### The input
□ □ □ □

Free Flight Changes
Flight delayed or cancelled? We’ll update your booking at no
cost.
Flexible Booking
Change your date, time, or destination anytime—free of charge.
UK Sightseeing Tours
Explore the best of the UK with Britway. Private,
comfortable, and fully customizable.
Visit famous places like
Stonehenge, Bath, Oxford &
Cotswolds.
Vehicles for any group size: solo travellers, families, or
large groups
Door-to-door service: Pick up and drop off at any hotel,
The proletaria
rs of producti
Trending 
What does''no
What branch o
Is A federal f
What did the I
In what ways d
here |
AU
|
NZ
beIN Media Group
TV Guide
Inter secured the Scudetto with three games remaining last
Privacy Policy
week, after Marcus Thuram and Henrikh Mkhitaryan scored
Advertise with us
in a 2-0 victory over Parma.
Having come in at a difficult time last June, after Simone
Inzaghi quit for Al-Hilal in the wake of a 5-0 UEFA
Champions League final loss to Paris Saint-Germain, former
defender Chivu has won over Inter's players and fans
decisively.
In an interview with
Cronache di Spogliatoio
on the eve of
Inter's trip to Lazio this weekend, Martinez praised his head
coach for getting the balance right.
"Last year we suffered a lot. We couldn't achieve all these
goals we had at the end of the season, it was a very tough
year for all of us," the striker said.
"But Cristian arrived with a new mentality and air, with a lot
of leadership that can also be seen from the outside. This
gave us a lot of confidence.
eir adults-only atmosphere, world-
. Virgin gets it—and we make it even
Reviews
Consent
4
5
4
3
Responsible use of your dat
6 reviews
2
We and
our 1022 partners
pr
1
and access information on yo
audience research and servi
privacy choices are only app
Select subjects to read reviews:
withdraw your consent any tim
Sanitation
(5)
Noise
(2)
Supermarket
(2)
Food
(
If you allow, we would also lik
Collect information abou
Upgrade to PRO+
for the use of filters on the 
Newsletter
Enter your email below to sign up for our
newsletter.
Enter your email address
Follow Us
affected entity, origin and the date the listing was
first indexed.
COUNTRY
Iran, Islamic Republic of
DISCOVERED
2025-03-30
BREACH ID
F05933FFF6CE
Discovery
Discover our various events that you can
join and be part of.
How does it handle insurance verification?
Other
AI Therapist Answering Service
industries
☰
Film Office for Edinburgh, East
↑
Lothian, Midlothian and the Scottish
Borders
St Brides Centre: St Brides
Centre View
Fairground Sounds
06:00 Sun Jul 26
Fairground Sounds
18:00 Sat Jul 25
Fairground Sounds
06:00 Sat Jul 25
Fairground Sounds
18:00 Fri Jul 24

□ □ □ □

Return each line of the data above that includes the word "information".

### Problem solution
and access information on yo
Collect information abou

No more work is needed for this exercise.